- WHAT YOU WILL DO -
Report only how many lines of the entries below contain the string "личность".

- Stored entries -
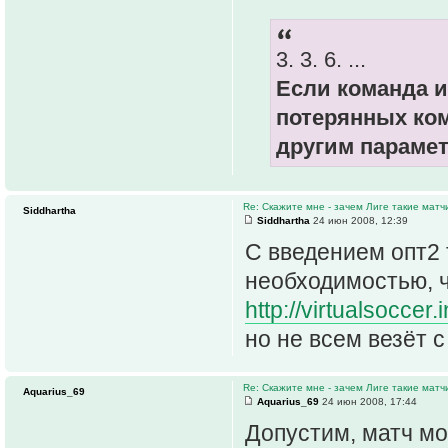
3. 3. 6. ...
Если команда и
потерянных ко
другим парамет
Re: Скажите мне - зачем Лиге такие матч
Siddhartha
Siddhartha
24 июн 2008, 12:39
C введением опт2 
необходимостью, ч
http://virtualsoccer
но не всем везёт 
Re: Скажите мне - зачем Лиге такие матч
Aquarius_69
Aquarius_69
24 июн 2008, 17:44
Допустим, матч мо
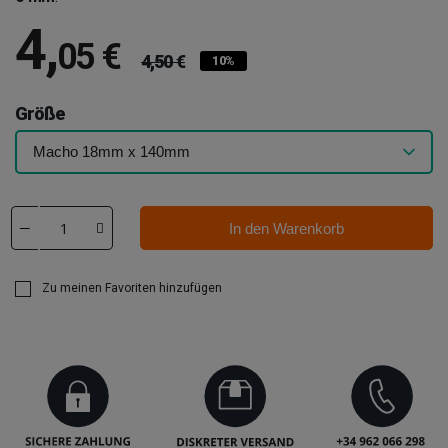
4
,
05 €
4,50 €
10%
Größe
In den Warenkorb
Zu meinen Favoriten hinzufügen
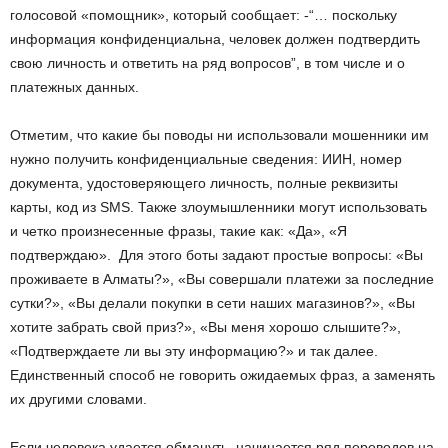
голосовой «помощник», который сообщает: -“… поскольку
информация конфиденциальна, человек должен подтвердить
свою личность и ответить на ряд вопросов”, в том числе и о
платежных данных.
Отметим, что какие бы поводы ни использовали мошенники им
нужно получить конфиденциальные сведения: ИИН, номер
документа, удостоверяющего личность, полные реквизиты
карты, код из SMS. Также злоумышленники могут использовать
и четко произнесенные фразы, такие как: «Да», «Я
подтверждаю». Для этого боты задают простые вопросы: «Вы
проживаете в Алматы?», «Вы совершали платежи за последние
сутки?», «Вы делали покупки в сети наших магазинов?», «Вы
хотите забрать свой приз?», «Вы меня хорошо слышите?»,
«Подтверждаете ли вы эту информацию?» и так далее.
Единственный способ не говорить ожидаемых фраз, а заменять
их другими словами.
Если человека удается обмануть, начинается ряд переводов на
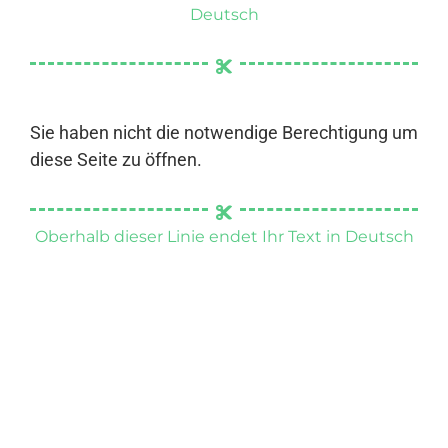
Deutsch
Sie haben nicht die notwendige Berechtigung um
diese Seite zu öffnen.
Oberhalb dieser Linie endet Ihr Text in Deutsch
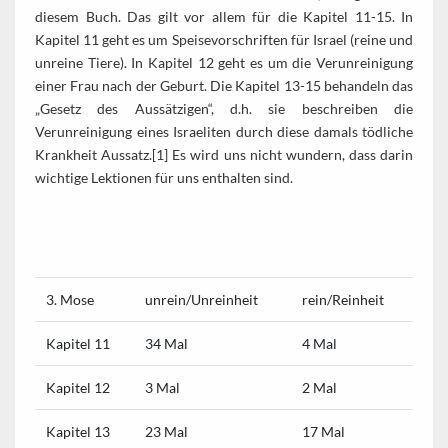
diesem Buch. Das gilt vor allem für die Kapitel 11-15. In
Kapitel 11 geht es um Speisevorschriften für Israel (reine und
unreine Tiere). In Kapitel 12 geht es um die Verunreinigung
einer Frau nach der Geburt. Die Kapitel 13-15 behandeln das
„Gesetz des Aussätzigen“, d.h. sie beschreiben die
Verunreinigung eines Israeliten durch diese damals tödliche
Krankheit Aussatz.[1] Es wird uns nicht wundern, dass darin
wichtige Lektionen für uns enthalten sind.
3. Mose
unrein/Unreinheit
rein/Reinheit
Kapitel 11
34 Mal
4 Mal
Kapitel 12
3 Mal
2 Mal
Kapitel 13
23 Mal
17 Mal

- SOLVED PROBLEM -
2